WHATS A PONTIVE ???[][][]


----------



## Greg H (Dec 4, 2011)

The pic I used is from the older forum post[]


----------



## Greg H (Dec 4, 2011)

A pontive or pontif (not sure of the spelling) is the mark on the bottom of old glass that shows it was attached to a rod when fired, from my research so far seems to tell me that it would make it before 1860's, does anyone know what the value might be? Bottle could use some cleaning but no chips or cracks are present and lid or cork is missing. I used other image since I do not have one of my bottle. Bottle is about 3.75 inches tall and same design as newer bottle in image.


----------



## Dansalata (Dec 4, 2011)

DUDE ITS CALLED A PONTIL..I WAS JIVING YA...WELCOME TO THE FORUM!!![]


----------



## woody (Dec 4, 2011)

Looks too new to have a pontil scar on the base of the bottle.[]


----------



## Greg H (Dec 4, 2011)

OK thanks I am obviously new at this, do you have an idea of the value?

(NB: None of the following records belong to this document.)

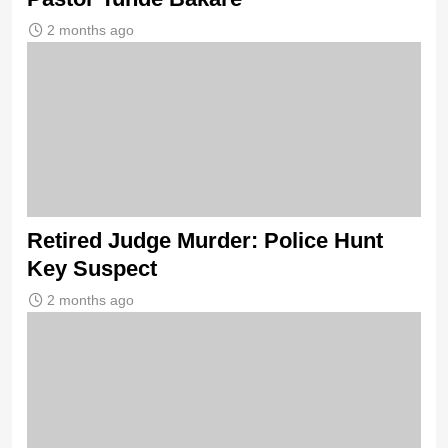
2 months ago
Retired Judge Murder: Police Hunt
Key Suspect
2 months ago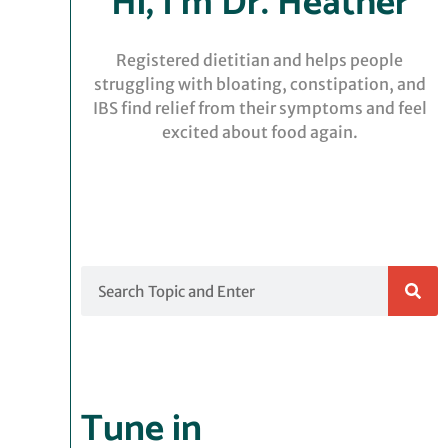
Hi, I’m Dr. Heather
Registered dietitian and helps people
struggling with bloating, constipation, and
IBS find relief from their symptoms and feel
excited about food again.
Search
Tune in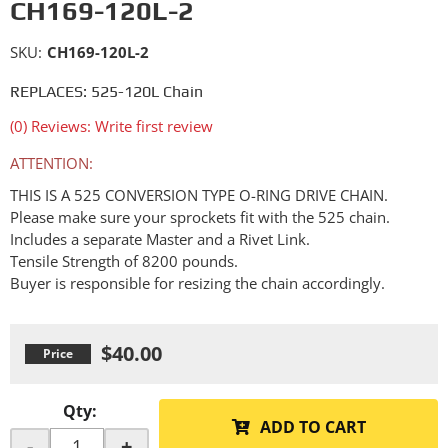
CH169-120L-2
SKU:
CH169-120L-2
REPLACES: 525-120L Chain
(0) Reviews: Write first review
ATTENTION:
THIS IS A 525 CONVERSION TYPE O-RING DRIVE CHAIN.
Please make sure your sprockets fit with the 525 chain.
Includes a separate Master and a Rivet Link.
Tensile Strength of 8200 pounds.
Buyer is responsible for resizing the chain accordingly.
$40.00
Qty
:
ADD TO CART
-
+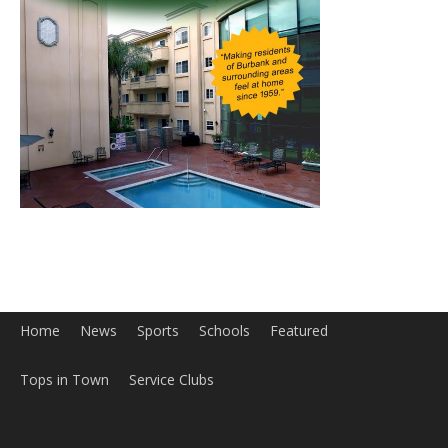
Home
News
Sports
Schools
Featured
Tops in Town
Service Clubs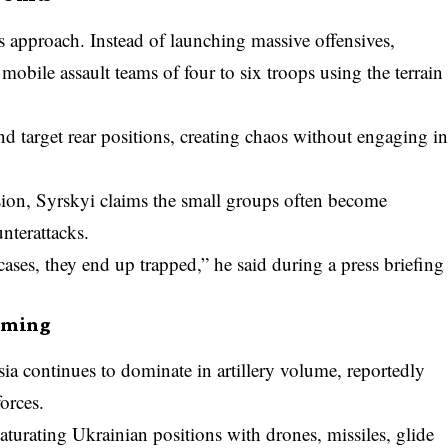
 approach. Instead of launching massive offensives,
mobile assault teams of four to six troops using the terrain
nd target rear positions, creating chaos without engaging i
sion, Syrskyi claims the small groups often become
nterattacks.
ases, they end up trapped,” he said during a press briefing
elming
ssia continues to dominate in artillery volume, reportedly
orces.
aturating Ukrainian positions with drones, missiles, glide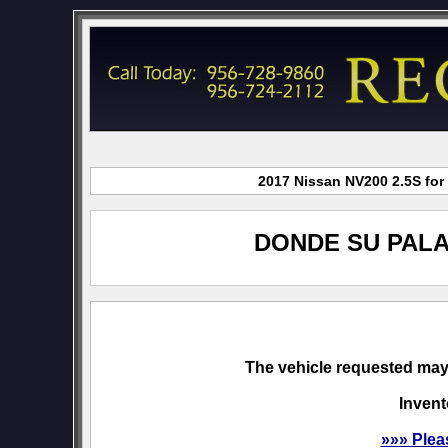
2017 Nissan NV200 2.5S for 
DONDE SU PALA
The vehicle requested may 
Invent
»»» Plea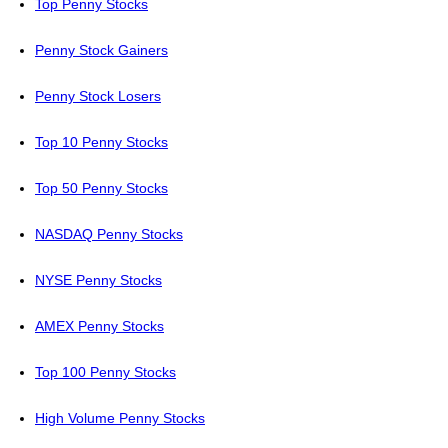
Top Penny Stocks
Penny Stock Gainers
Penny Stock Losers
Top 10 Penny Stocks
Top 50 Penny Stocks
NASDAQ Penny Stocks
NYSE Penny Stocks
AMEX Penny Stocks
Top 100 Penny Stocks
High Volume Penny Stocks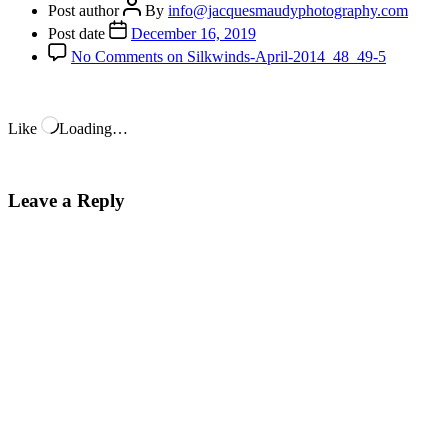
Post author
By
info@jacquesmaudyphotography.com
Post date
December 16, 2019
No Comments
on Silkwinds-April-2014_48_49-5
Like
Loading…
Leave a Reply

I also have a number of other bottles, some old some collectables, I have found over the years and am looking at selling what I have as my wife and I are looking to start our own business.


----------



## AntiqueMeds (Dec 4, 2011)

Kepler Wellcome chemical works was founded in 1896 and made various cod liver preparations


----------



## Greg H (Dec 4, 2011)

Here is a pic of the bottom of my bottle, is the round scar not a pontil?


----------



## Penn Digger (Dec 4, 2011)

I wouldn't call that a pontil.

 PD


----------



## AntiqueMeds (Dec 4, 2011)

That base indicates a cup mold probably from a few years into the 20th century , assuming its handblown (is it?).


----------



## Greg H (Dec 4, 2011)

I am new to this and not sure how to tell if hand blown can you help?


----------



## cyberdigger (Dec 4, 2011)

Hi Greg, welcome to the forum!
 The mark on the base could be an "Owens ring" which appears on many early machine made bottles.. named after the Owens Automatic Bottle machine, which revolutionized bottle production at the beginning of the 1900's.. you need to check the mold seam.. if it goes all the way up to the top of the lip, it's machine-made..


----------



## Greg H (Dec 4, 2011)

There seems to be a seam on the neck and around the base of the neck but nothing on the bottle its self.


----------



## AntiqueMeds (Dec 4, 2011)

on a square or rectangular bottle the seam would be at the corners and hard to see.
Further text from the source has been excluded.